Solutions to Practice Problems for  the Lander Math Contest
Module 14, Solutions (43-45)

43)
The expected value of the set of numbers is
E(X)=(3*1+2*5+4*6+1*7)/10=4.4 .

44) Let us calculate frequencies of getting 0,1,2 and 3 heads:
P(0)=1*1/2^3 = 0.125
P(1) =3*1/2^3 = 0.375
P(2) =3*1/2^3 = 0. 375
P(3) =1*1/2^3 = 0.125
Then, the mean number of heads will be:
E(X)=P(0)*0+ P(1)*1+ P(2)*2+ P(3)*3=
=0.125*0+0.375*1+0.375*2+0.125*3=1.5
QUESTION: Do you understand why 1.5 is the logical answer?

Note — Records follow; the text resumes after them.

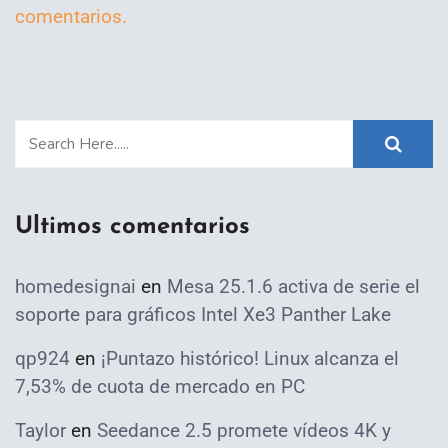
comentarios.
Ultimos comentarios
homedesignai
en
Mesa 25.1.6 activa de serie el
soporte para gráficos Intel Xe3 Panther Lake
qp924
en
¡Puntazo histórico! Linux alcanza el
7,53% de cuota de mercado en PC
Taylor
en
Seedance 2.5 promete vídeos 4K y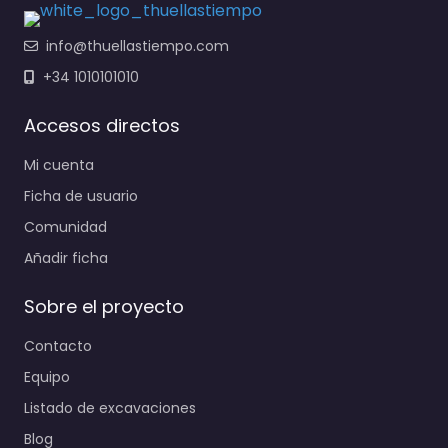
info@thuellastiempo.com
+34 1010101010
Accesos directos
Mi cuenta
Ficha de usuario
Comunidad
Añadir ficha
Sobre el proyecto
Contacto
Equipo
Listado de excavaciones
Blog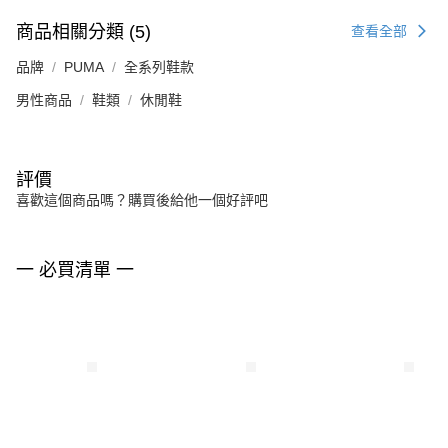
商品相關分類 (5)
查看全部
品牌
PUMA
全系列鞋款
男性商品
鞋類
休閒鞋
評價
喜歡這個商品嗎？購買後給他一個好評吧
一 必買清單 一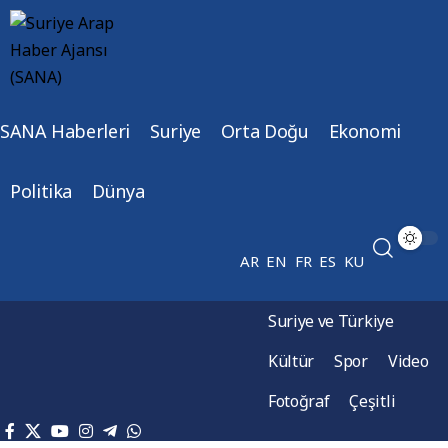
SANA Haberleri
Suriye
Orta Doğu
Ekonomi
Politika
Dünya
AR
EN
FR
ES
KU
Suriye ve Türkiye
Kültür
Spor
Video
Fotoğraf
Çeşitli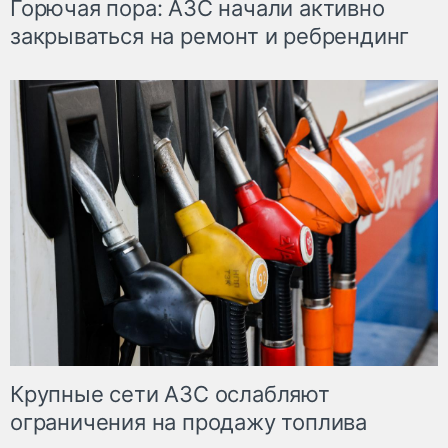
Горючая пора: АЗС начали активно
закрываться на ремонт и ребрендинг
Крупные сети АЗС ослабляют
ограничения на продажу топлива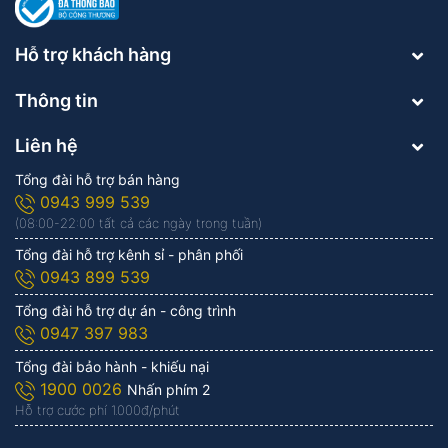
Hỗ trợ khách hàng
Thông tin
Liên hệ
Tổng đài hỗ trợ bán hàng
0943 999 539
(08:00-22:00 tất cả các ngày trong tuần)
Tổng đài hỗ trợ kênh sỉ - phân phối
0943 899 539
Tổng đài hỗ trợ dự án - công trình
0947 397 983
Tổng đài bảo hành - khiếu nại
1900 0026
Nhấn phím 2
Hỗ trợ cước phí 1.000đ/phút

45) We count frequencies of receiving 0,1,2,3 and 4 heads:
P(0)=1*1/2^4 = 0.0625
P(1) =4*1/2^4 = 0.25
P(2) =6*1/2^4 = 0. 375
P(3) =4*1/2^4 = 0.25
P(4) =1*1/2^4 = 0.0625
Now, the mean number of heads is equal to:
E(X)=P(0)*0+ P(1)*1+ P(2)*2+ P(3)*3+ P(4)*4=
=0.0625*0+0.25*1+0.375*2+0.25*3+0.0625*4=2
QUESTION: Do you understand why 2 is the logical answer?